BEGIN Data under study

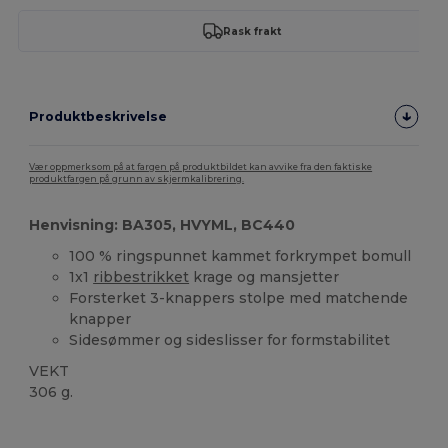
Rask frakt
Produktbeskrivelse
Vær oppmerksom på at fargen på produktbildet kan avvike fra den faktiske
produktfargen på grunn av skjermkalibrering.
Henvisning: BA305, HVYML, BC440
100 % ringspunnet kammet forkrympet bomull
1x1
ribbestrikket
krage og mansjetter
Forsterket 3-knappers stolpe med matchende
knapper
Sidesømmer og sideslisser for formstabilitet
VEKT
306 g.
Tilpasset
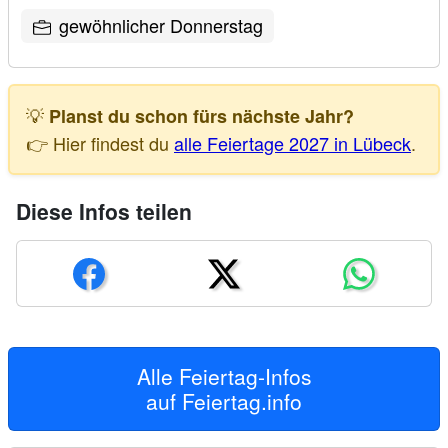
gewöhnlicher Donnerstag
💡
Planst du schon fürs nächste Jahr?
👉 Hier findest du
alle Feiertage 2027 in Lübeck
.
Diese Infos teilen
Alle Feiertag-Infos
auf
Feiertag.info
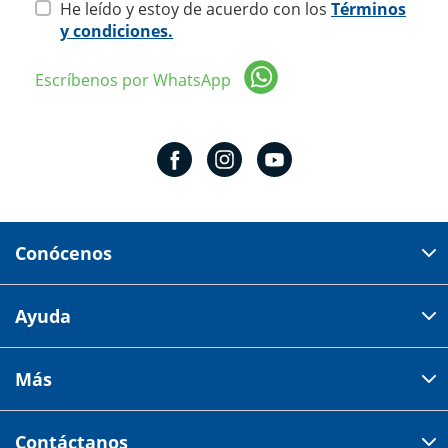
He leído y estoy de acuerdo con los
Términos
y condiciones.
Escríbenos por WhatsApp
Conócenos
Domicilio del corporativo:
Ayuda
Av 18 de marzo # 309. Colonia la Nogalera.
Código postal 44470 Guadalajara, Jalisco, México
Cómo comprar
Más
Tiendas
Credilana
Facturación electrónica
Aviso de privacidad
Centro de ayuda
Contáctanos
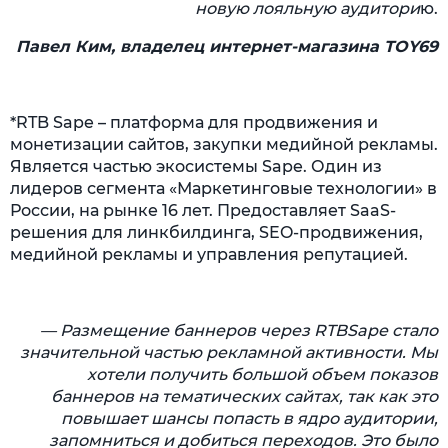
новую лояльную аудитори
ю.
Павел Ким, владелец интернет-магазина TOY69
*RTB Sape – платформа для продвижения и
монетизации сайтов, закупки медийной рекламы.
Является частью экосистемы Sape. Один из
лидеров сегмента «Маркетинговые технологии» в
России, на рынке 16 лет. Предоставляет SaaS-
решения для линкбилдинга, SEO-продвижения,
медийной рекламы и управления репутацией.
— Размещение баннеров через
R
TBSape
стало
значительной частью рекламной активности. Мы
хотели получить большой объем показов
баннеров на тематических сайтах, так как это
повышает шансы попасть в ядро аудитории,
запомниться и добиться переходов. Это было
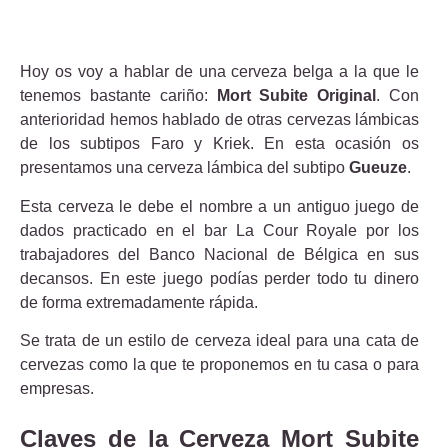
Hoy os voy a hablar de una cerveza belga a la que le
tenemos bastante cariño:
Mort Subite Original
. Con
anterioridad hemos hablado de otras cervezas lámbicas
de los subtipos Faro y Kriek. En esta ocasión os
presentamos una cerveza lámbica del subtipo
Gueuze
.
Esta cerveza le debe el nombre a un antiguo juego de
dados practicado en el bar La Cour Royale por los
trabajadores del Banco Nacional de Bélgica en sus
decansos. En este juego podías perder todo tu dinero
de forma extremadamente rápida.
Se trata de un estilo de cerveza ideal para una cata de
cervezas como la que te proponemos en tu casa o para
empresas.
Claves de la Cerveza Mort Subite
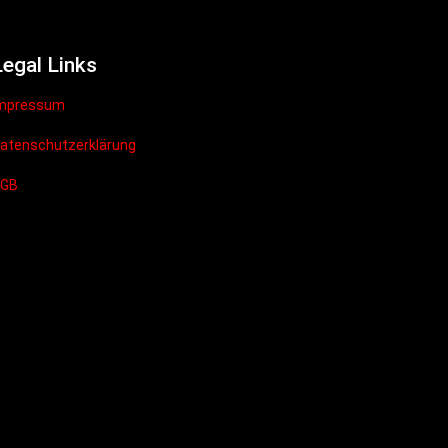
Legal Links
mpressum
atenschutzerklärung
AGB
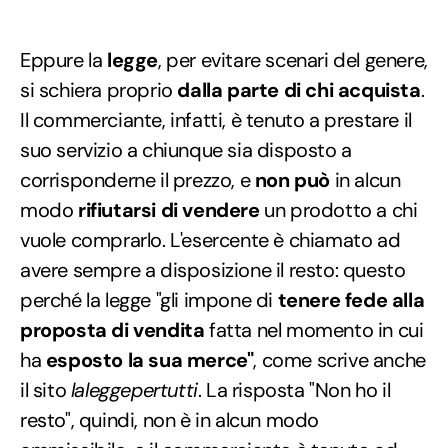
Eppure la
legge
, per evitare scenari del genere,
si schiera proprio
dalla parte di chi acquista
.
Il commerciante, infatti, è tenuto a prestare il
suo servizio a chiunque sia disposto a
corrisponderne il prezzo, e
non può
in alcun
modo
rifiutarsi di vendere
un prodotto a chi
vuole comprarlo. L'esercente è chiamato ad
avere sempre a disposizione il resto: questo
perché la legge "gli impone di
tenere fede alla
proposta di vendita
fatta nel momento in cui
ha
esposto la sua merce"
, come scrive anche
il sito
laleggepertutti
. La risposta "Non ho il
resto", quindi, non è in alcun modo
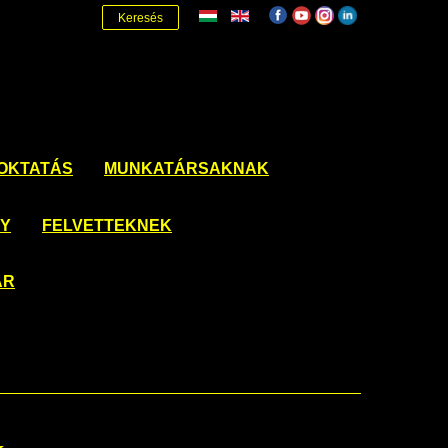
Keresés
OKTATÁS
MUNKATÁRSAKNAK
NY
FELVETTEKNEK
ÁR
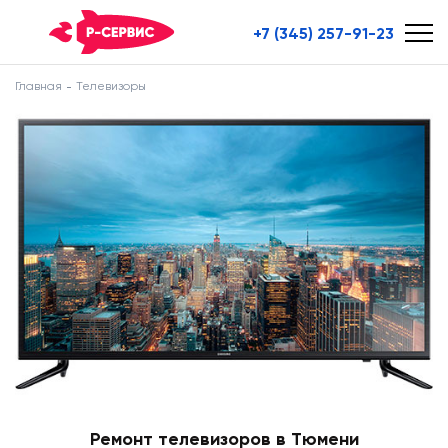
+7 (345) 257-91-23
Главная
Телевизоры
Ремонт телевизоров в Тюмени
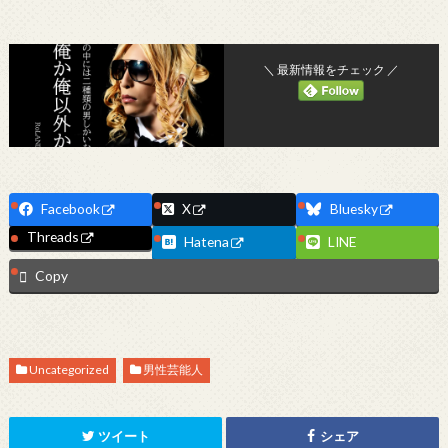
＼ 最新情報をチェック ／
Facebook
X
Bluesky
Threads
Hatena
LINE
Copy
Uncategorized
男性芸能人
ツイート
シェア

END Data under study

[Work order]: In full and without changes, repeat the listing above, but not its pictures.

[The answer]:
Rask frakt
Produktbeskrivelse
Vær oppmerksom på at fargen på produktbildet kan avvike fra den faktiske
produktfargen på grunn av skjermkalibrering.
Henvisning: BA305, HVYML, BC440
100 % ringspunnet kammet forkrympet bomull
1x1
ribbestrikket
krage og mansjetter
Forsterket 3-knappers stolpe med matchende
knapper
Sidesømmer og sideslisser for formstabilitet
VEKT
306 g.
Tilpasset
gewöhnlicher Donnerstag
💡
Planst du schon fürs nächste Jahr?
👉 Hier findest du
alle Feiertage 2027 in Lübeck
.
Diese Infos teilen
Alle Feiertag-Infos
auf
Feiertag.info
He leído y estoy de acuerdo con los
Términos
y condiciones.
Escríbenos por WhatsApp
Conócenos
Domicilio del corporativo:
Ayuda
Av 18 de marzo # 309. Colonia la Nogalera.
Código postal 44470 Guadalajara, Jalisco, México
Cómo comprar
Más
Tiendas
Credilana
Facturación electrónica
Aviso de privacidad
Centro de ayuda
Contáctanos
новую лояльную аудитори
ю.
Павел Ким, владелец интернет-магазина TOY69
*RTB Sape – платформа для продвижения и
монетизации сайтов, закупки медийной рекламы.
Является частью экосистемы Sape. Один из
лидеров сегмента «Маркетинговые технологии» в
России, на рынке 16 лет. Предоставляет SaaS-
решения для линкбилдинга, SEO-продвижения,
медийной рекламы и управления репутацией.
— Размещение баннеров через
R
TBSape
стало
значительной частью рекламной активности. Мы
хотели получить большой объем показов
баннеров на тематических сайтах, так как это
повышает шансы попасть в ядро аудитории,
запомниться и добиться переходов. Это было
Hoy os voy a hablar de una cerveza belga a la que le
tenemos bastante cariño:
Mort Subite Original
. Con
anterioridad hemos hablado de otras cervezas lámbicas
de los subtipos Faro y Kriek. En esta ocasión os
presentamos una cerveza lámbica del subtipo
Gueuze
.
Esta cerveza le debe el nombre a un antiguo juego de
dados practicado en el bar La Cour Royale por los
trabajadores del Banco Nacional de Bélgica en sus
decansos. En este juego podías perder todo tu dinero
de forma extremadamente rápida.
Se trata de un estilo de cerveza ideal para una cata de
cervezas como la que te proponemos en tu casa o para
empresas.
Claves de la Cerveza Mort Subite
Legal Links
mpressum
atenschutzerklärung
AGB
Eppure la
legge
, per evitare scenari del genere,
si schiera proprio
dalla parte di chi acquista
.
Il commerciante, infatti, è tenuto a prestare il
suo servizio a chiunque sia disposto a
corrisponderne il prezzo, e
non può
in alcun
modo
rifiutarsi di vendere
un prodotto a chi
vuole comprarlo. L'esercente è chiamato ad
avere sempre a disposizione il resto: questo
perché la legge "gli impone di
tenere fede alla
proposta di vendita
fatta nel momento in cui
ha
esposto la sua merce"
, come scrive anche
il sito
laleggepertutti
. La risposta "Non ho il
resto", quindi, non è in alcun modo
Keresés
OKTATÁS
MUNKATÁRSAKNAK
NY
FELVETTEKNEK
ÁR
+7 (345) 257-91-23
Главная
Телевизоры
Ремонт телевизоров в Тюмени
＼ 最新情報をチェック ／
Facebook
X
Bluesky
Threads
Hatena
LINE
Copy
Uncategorized
男性芸能人
ツイート
シェア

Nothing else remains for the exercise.